-
Notifications
You must be signed in to change notification settings - Fork 3
Open
Labels
Description
This came up after issue #45
when resolving a HEMP, FoLiA-correct just adds the resolved text to one of the string/word nodes.

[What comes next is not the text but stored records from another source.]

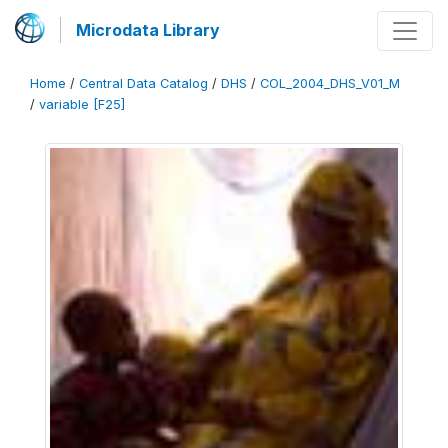
Microdata Library
Home
/
Central Data Catalog
/
DHS
/
COL_2004_DHS_V01_M
/
variable [F25]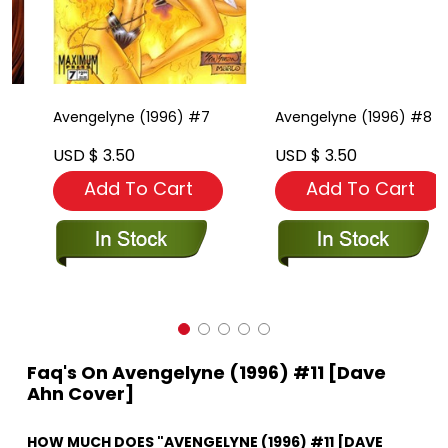
Avengelyne (1996) #7
Avengelyne (1996) #8
USD $ 3.50
USD $ 3.50
Add To Cart
Add To Cart
Faq's On Avengelyne (1996) #11 [Dave
Ahn Cover]
HOW MUCH DOES "AVENGELYNE (1996) #11 [DAVE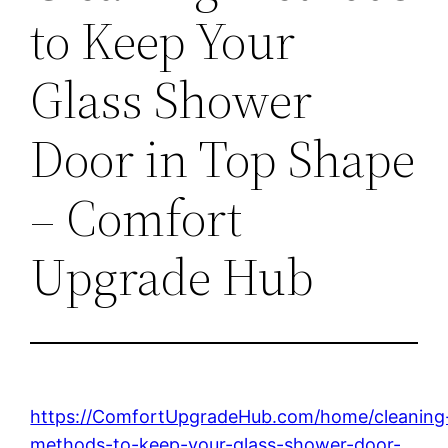
to Keep Your
Glass Shower
Door in Top Shape
– Comfort
Upgrade Hub
https://ComfortUpgradeHub.com/home/cleaning
methods-to-keep-your-glass-shower-door-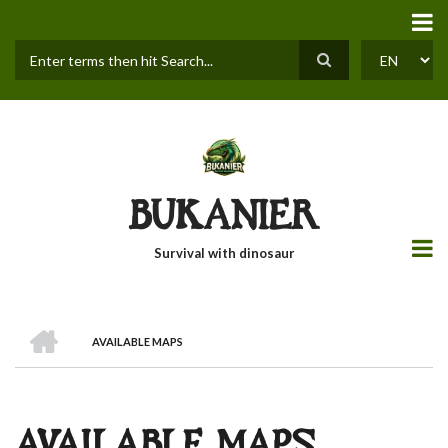
Skip
to
main
content
Search
SELECT
YOUR
LANGUAGE
BUKANIER
Survival with dinosaur
HOME
AVAILABLE MAPS
BREADCRUMB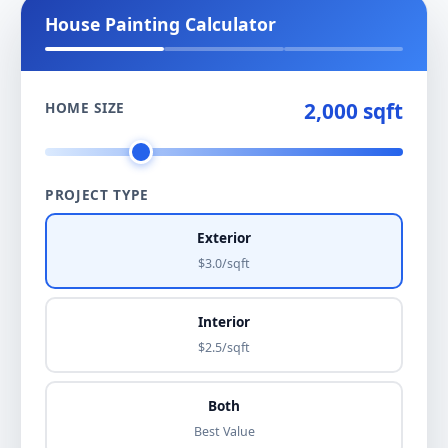
House Painting Calculator
2,000 sqft
HOME SIZE
PROJECT TYPE
Exterior
$3.0/sqft
Interior
$2.5/sqft
Both
Best Value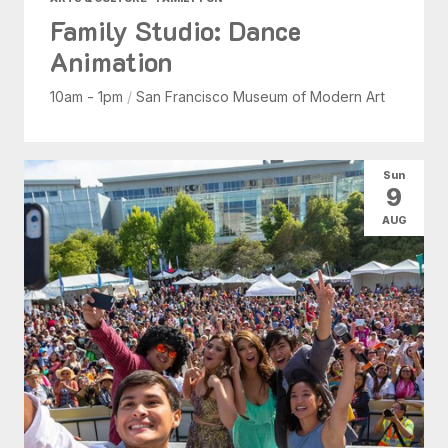
Family Studio: Dance
Animation
10am - 1pm
/
San Francisco Museum of Modern Art
Sun
9
AUG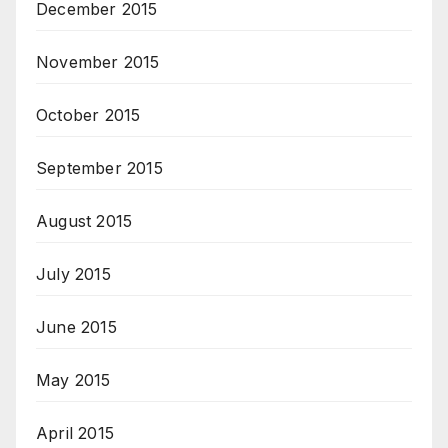
December 2015
November 2015
October 2015
September 2015
August 2015
July 2015
June 2015
May 2015
April 2015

I assume using a real Correction would be better.
for example:
<p xml:id="mwsel.p.1">
<t class="OCR">•c c•</t>
<str xml:id="mwsel.p.1.str.1">
<t class="OCR">•c</t>
</str>
<str xml:id="mwsel.p.1.str.2">
<t class="OCR">c•</t>
</str>
</p>assuming •c c• is in the PUNCT file as •c c• cc this HEMP is resolved as:
<p xml:id="mwsel.p.1">
<t>cc</t>
<t class="OCR">•c c•</t>
<str xml:id="mwsel.p.1.str.1">
<t class="OCR">•c</t>
</str>
<str xml:id="mwsel.p.1.str.2">
<t offset="0">cc</t>
<t class="OCR">c•</t>
</str>
</p>IMHO a much better solution would be:
<p xml:id="mwsel.p.1">
<t>cc</t>
<t class="OCR">•c c•</t>
<correction xml:id="mwsel.p.1.correction.1">
<new>
<str xml:id="mwsel.p.1.str.edit.1">
<t >cc</t>
</str>
</new>
<original>
<str xml:id="mwsel.p.1.str.1">
<t class="OCR">•c</t>
</str>
<str xml:id="mwsel.p.1.str.2">
<t class="OCR">c•</t>
</str>
</original>
</correction>
</p>interesting point: HEMP resolution is done before other corrections. I assume that a real correction using the cc will not be performed.